Problem statement
From the records below, state how many lines include the word "Closed", giving only that number.

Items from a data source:
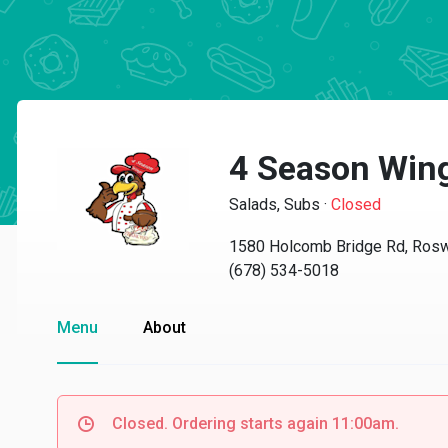
4 Season Win
Salads, Subs
·
Closed
1580 Holcomb Bridge Rd, Rosw
(678) 534-5018
Menu
About
Closed. Ordering starts again 11:00am.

Your solution
2